Dr Andrew McInnes, Senior Lecturer in English Literature at the University, won financial backing from the Arts and Humanities Research Council (AHRC) through their Early Career Leadership Fellows scheme, for his two-year study on The Romantic Ridiculous.
His research project will use the nineteenth-century philosopher Jean Paul Richter’s argument that feeling ridiculous can bring groups of people together in joyful communion to shed new light on Romantic period perspectives of nature, society and childhood.
Dr McInnes explained: “When people think of Romantic poetry the image of a lone genius up in the mountains is still very powerful.
“This project seeks to challenge that, and by shifting the focus from the sublime to the ridiculous we can see that many of the ideas about individuality, creativity and imagination from the Romantic period were developed in conversation and collaboration with others.
“I’m going to focus on Samuel Taylor Coleridge, as a famous example of exactly the kind of ingenious poet who spent a lot of time climbing mountains, and explore a different side to him.

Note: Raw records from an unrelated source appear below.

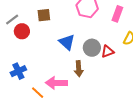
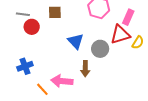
gray line: (12, 19) -> (23, 14), turned 40
red triangle: (108, 52) -> (120, 35), moved, size x1.5

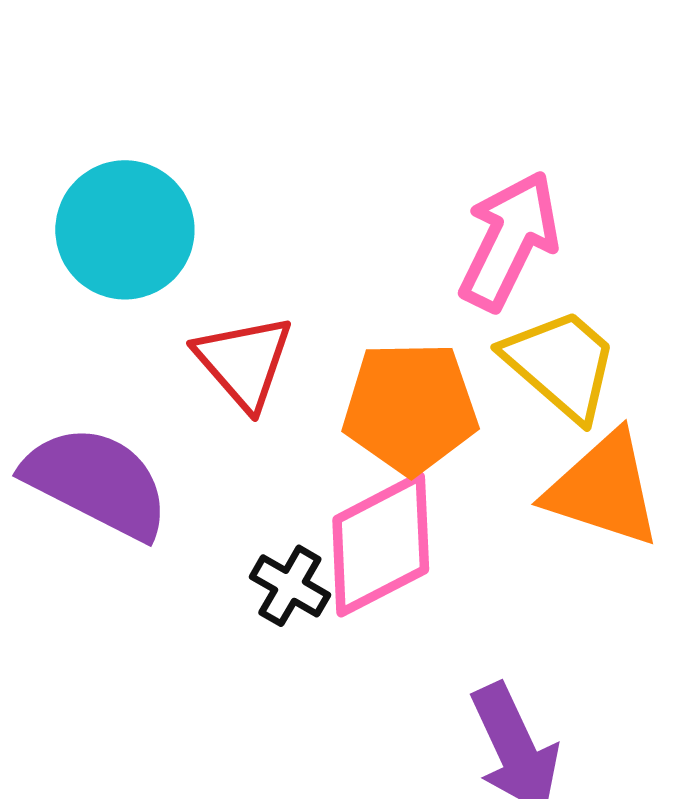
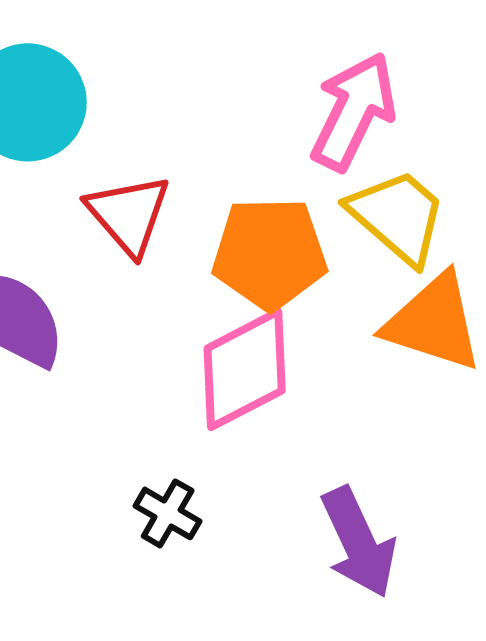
black cross: (290, 586) -> (168, 513), moved

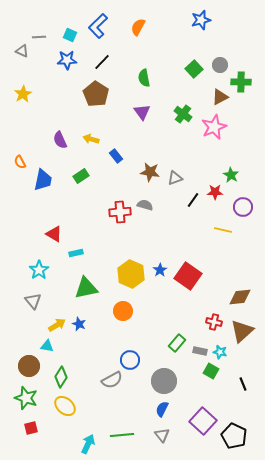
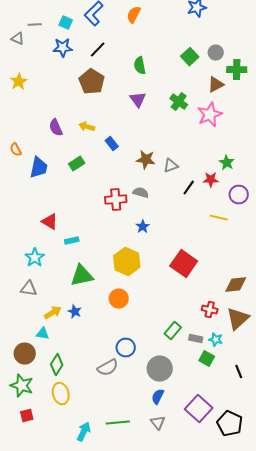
blue star: (160, 270) -> (143, 227), moved
gray triangle: (33, 301) -> (29, 289), turned -42
yellow ellipse: (65, 406) -> (61, 394), turned 35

“Coleridge responded to Richter’s arguments, writing and lecturing on the ridiculous, as well as sometimes feeling ridiculous himself, and became a figure of ridicule in nineteenth-century and later satires.”
The project will include four ‘table talks’ inspired by the Romantic-period genre which recorded the conversations of famous writers like Coleridge.
These interactive workshops will be hosted by EHU Nineteen, Edge Hill University’s nineteenth-century research group, and will feature conversation and activities led by Dr McInnes and leading scholars from around the country.
The Romantic Ridiculous will culminate in the summer of 2022 with a travelling exhibition, Ridiculous Romantics, co-produced by Dr McInnes and A-level students from local schools in collaboration with The Wordsworth Trust and Windermere Jetty: Museum of Boats, Steam and Stories, to present the new perspectives on Romanticism developed by the project.
Dr McInnes added: “I’m thrilled and delighted – and a little nervous – about starting the research. The project has been designed to embody my belief in the importance of collaboration and community, not only in the Romantic period but in contemporary higher education too.”
The AHRC Leadership Fellows scheme provides time for potential research leaders to undertake focused individual research alongside collaborative activities which have the potential to generate a transformative impact on their subject area and beyond.